Mekadesh looked to the wood elf and then back to the dark elven prince, who showed no interest in either of them.
“Danwen!” Jayden called. “Any chance we can go ahead and get the food coming? Plates and platters for eleven.”
“Right away!” the owner said happily.
“Good idea,” Mekadesh said, nodding as she straightened her back to a proper position. “You’ll want to eat quickly.

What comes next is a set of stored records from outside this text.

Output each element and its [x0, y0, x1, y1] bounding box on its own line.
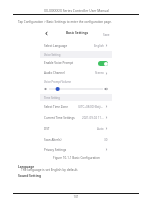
staticText: Stereo	[95, 71, 104, 75]
button[interactable]: DST	[40, 123, 112, 134]
button[interactable]: Privacy Settings	[40, 145, 112, 154]
staticText: Current Time Settings	[44, 116, 75, 120]
staticText: Select Time Zone	[44, 105, 68, 109]
staticText: Language	[18, 164, 35, 168]
staticText: 101	[73, 195, 79, 199]
button[interactable]: Save	[100, 30, 112, 39]
button[interactable]: Audio Channel	[40, 68, 112, 78]
staticText: Tap Configuration > Basic Settings to en…	[18, 20, 112, 24]
staticText: 2021-09-02 11...	[82, 116, 104, 120]
staticText: Privacy Settings	[44, 148, 67, 152]
button[interactable]: Scan Alter(s)	[40, 134, 112, 145]
staticText: Auto	[97, 127, 104, 131]
staticText: Save	[103, 33, 110, 37]
staticText: The language is set English by default.	[21, 168, 79, 172]
staticText: Enable Voice Prompt	[44, 61, 74, 65]
staticText: Basic Settings	[66, 31, 89, 35]
staticText: (UTC+08:00) Beiji...	[78, 105, 104, 109]
button[interactable]: Select Time Zone	[40, 101, 112, 112]
staticText: Scan Alter(s)	[44, 138, 62, 142]
staticText: XX-XXXXX/X Series Controller User Manual	[44, 8, 109, 12]
staticText: Time Setting	[44, 96, 60, 100]
staticText: Sound Setting	[18, 173, 41, 177]
button[interactable]: Enable Voice Prompt	[40, 58, 112, 68]
button[interactable]: Select Language	[40, 40, 112, 51]
staticText: 30	[104, 138, 108, 142]
button[interactable]: Back	[43, 27, 50, 39]
staticText: Audio Channel	[44, 71, 65, 75]
staticText: Voice Setting	[44, 53, 61, 57]
staticText: Select Language	[44, 44, 68, 48]
staticText: English	[94, 44, 104, 48]
staticText: DST	[44, 127, 50, 131]
staticText: Voice Prompt Volume	[44, 80, 72, 84]
button[interactable]: Current Time Settings	[40, 112, 112, 123]
staticText: Figure 10-1-1 Basic Configuration	[53, 156, 100, 160]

I’m not sure how long they’re going to let us stay here.”
“We reserved enough seats,” Ashton said. “It shouldn’t be a problem.”

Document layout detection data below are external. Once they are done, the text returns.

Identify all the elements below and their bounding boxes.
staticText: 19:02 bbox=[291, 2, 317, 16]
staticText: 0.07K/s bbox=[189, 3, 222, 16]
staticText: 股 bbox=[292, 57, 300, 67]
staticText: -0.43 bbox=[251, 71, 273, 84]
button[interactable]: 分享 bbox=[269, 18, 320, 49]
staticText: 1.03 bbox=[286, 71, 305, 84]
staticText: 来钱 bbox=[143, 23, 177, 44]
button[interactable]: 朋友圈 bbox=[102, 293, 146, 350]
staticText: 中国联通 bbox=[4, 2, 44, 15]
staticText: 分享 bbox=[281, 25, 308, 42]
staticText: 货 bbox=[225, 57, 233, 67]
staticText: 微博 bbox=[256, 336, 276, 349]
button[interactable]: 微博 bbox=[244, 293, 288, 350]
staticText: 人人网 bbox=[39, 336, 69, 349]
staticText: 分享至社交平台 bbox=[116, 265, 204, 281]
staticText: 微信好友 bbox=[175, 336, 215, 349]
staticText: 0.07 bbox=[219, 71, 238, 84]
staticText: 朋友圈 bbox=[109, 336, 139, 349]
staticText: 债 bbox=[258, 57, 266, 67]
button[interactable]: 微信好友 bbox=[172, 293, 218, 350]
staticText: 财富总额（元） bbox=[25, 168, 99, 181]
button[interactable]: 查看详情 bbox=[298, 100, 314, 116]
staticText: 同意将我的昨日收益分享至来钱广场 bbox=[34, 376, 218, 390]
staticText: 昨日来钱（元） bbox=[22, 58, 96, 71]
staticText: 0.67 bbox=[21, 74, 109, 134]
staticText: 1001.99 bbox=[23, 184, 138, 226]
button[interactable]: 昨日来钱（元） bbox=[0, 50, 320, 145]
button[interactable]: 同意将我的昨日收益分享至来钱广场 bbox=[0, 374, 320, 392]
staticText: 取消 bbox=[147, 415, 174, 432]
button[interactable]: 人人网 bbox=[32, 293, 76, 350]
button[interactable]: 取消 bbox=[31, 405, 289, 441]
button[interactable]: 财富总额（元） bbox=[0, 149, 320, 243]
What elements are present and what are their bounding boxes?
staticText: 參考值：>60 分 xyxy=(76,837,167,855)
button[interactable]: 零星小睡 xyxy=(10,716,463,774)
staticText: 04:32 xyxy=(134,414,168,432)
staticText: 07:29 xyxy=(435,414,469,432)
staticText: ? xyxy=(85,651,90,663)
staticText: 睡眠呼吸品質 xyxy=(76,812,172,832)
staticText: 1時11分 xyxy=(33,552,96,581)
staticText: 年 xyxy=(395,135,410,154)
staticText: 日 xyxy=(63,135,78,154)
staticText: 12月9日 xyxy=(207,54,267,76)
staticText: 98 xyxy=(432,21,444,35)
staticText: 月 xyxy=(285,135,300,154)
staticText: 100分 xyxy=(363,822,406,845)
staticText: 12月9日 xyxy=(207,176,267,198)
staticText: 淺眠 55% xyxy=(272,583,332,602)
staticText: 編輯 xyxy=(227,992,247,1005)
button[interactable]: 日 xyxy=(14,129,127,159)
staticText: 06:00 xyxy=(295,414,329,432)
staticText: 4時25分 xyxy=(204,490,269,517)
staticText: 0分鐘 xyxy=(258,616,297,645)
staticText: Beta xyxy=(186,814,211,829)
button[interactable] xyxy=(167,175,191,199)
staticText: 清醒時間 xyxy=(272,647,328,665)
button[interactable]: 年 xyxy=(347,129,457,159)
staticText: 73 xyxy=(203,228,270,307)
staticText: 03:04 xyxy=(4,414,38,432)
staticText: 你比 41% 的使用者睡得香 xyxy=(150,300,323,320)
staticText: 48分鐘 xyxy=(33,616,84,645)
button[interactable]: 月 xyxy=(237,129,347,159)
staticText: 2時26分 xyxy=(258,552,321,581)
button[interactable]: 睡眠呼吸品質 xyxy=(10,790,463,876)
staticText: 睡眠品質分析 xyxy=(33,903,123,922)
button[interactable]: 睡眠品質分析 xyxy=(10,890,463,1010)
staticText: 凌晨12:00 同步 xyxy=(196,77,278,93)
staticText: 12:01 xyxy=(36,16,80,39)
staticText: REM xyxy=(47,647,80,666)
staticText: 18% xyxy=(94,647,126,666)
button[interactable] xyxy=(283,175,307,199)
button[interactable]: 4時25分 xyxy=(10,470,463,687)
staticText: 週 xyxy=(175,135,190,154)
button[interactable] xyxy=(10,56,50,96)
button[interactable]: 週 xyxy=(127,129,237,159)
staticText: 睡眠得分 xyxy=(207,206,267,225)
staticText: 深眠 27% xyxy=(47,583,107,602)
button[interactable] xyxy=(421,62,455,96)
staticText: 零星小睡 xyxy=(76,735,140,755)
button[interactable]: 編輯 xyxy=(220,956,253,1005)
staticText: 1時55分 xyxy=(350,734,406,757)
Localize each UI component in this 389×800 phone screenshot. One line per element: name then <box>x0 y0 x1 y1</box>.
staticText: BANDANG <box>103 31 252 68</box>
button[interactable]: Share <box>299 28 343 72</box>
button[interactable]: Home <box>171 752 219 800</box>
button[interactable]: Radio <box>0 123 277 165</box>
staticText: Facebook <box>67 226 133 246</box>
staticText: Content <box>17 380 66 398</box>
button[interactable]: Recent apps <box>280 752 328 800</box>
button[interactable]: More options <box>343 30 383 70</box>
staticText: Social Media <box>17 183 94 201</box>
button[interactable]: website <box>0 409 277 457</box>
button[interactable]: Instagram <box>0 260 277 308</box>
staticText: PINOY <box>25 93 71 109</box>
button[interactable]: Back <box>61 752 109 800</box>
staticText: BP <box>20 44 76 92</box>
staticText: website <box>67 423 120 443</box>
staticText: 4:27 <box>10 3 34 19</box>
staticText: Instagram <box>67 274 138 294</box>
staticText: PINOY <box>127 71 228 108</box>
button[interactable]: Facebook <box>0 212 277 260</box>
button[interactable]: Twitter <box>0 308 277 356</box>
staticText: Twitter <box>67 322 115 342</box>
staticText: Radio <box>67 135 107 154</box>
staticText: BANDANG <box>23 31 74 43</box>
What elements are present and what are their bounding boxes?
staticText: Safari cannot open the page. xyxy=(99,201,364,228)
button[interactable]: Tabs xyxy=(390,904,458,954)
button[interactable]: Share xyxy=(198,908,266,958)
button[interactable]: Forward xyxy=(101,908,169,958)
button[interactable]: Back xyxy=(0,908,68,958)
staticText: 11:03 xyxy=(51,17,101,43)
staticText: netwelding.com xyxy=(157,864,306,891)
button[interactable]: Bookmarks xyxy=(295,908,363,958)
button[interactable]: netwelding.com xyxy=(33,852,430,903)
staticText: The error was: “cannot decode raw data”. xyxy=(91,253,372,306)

“It’s not the party you have right now,” she replied. “It’s the party that hasn’t arrived yet.”
“Who else are we expecting?” Cassandra asked coldly.
Ashton could hear Cassandra playing with the metal rods under the table. They were inert, but perhaps Cassandra was thinking about beating the demon lord to death with them. The Eye offered to show him her intentions with red lines, but he refused to acknowledge them. He didn’t want to know.
A ruckus came from somewhere in town. A crowd formed around some new arrivals. Ashton could hear threats and insults and also protestations from a familiar voice.
“Cedric?” Ashton asked.
“The paladin is here?” Jayden asked.
They both turned to find two massive creatures stomping their way toward the restaurant. Easily seven-feet tall and each carrying a dark-plated knight over their shoulder. Ashton had never seen one before, but he recognized the orcs from stories. Their chests were bare, and one of them had a blood-red hand.
They stomped onto the wooden walkway that led up to the restaurant and pushed aside screaming vacationers. The Eye fed Ashton almost nothing substantial about these bulky men—none of their history. They seemed to be simple creatures with almost no thoughts in their head. Every once in a while, they would fantasize about throwing one of the hecklers onto a fence post. The thoughts made the younger one especially excited, but then the idea would flutter away and his mind would be left with nothing but appreciation for the warmth and a sense of purpose—of moving toward something. Ashton caught a glimpse of a white light, emanating heat and parting the darkness. Then elves momentarily in a forest and orcs bounding across thick, tall grasses that tickled their knees.
Ashton heard a war cry from the beach, but before he looked over, a half-naked woman had flung herself over the railing from the sand below. Other than two knives and a loin-cloth, she was just as the Creator had made her. Belegcam leapt from his seat at the table to cover her, but she pushed him aside and snarled.
“For Cronos sake,” Jayden said to the wood elf and the orcs, “are you trying to get us thrown out of this restaurant, or are you working on getting us kicked out of this town?”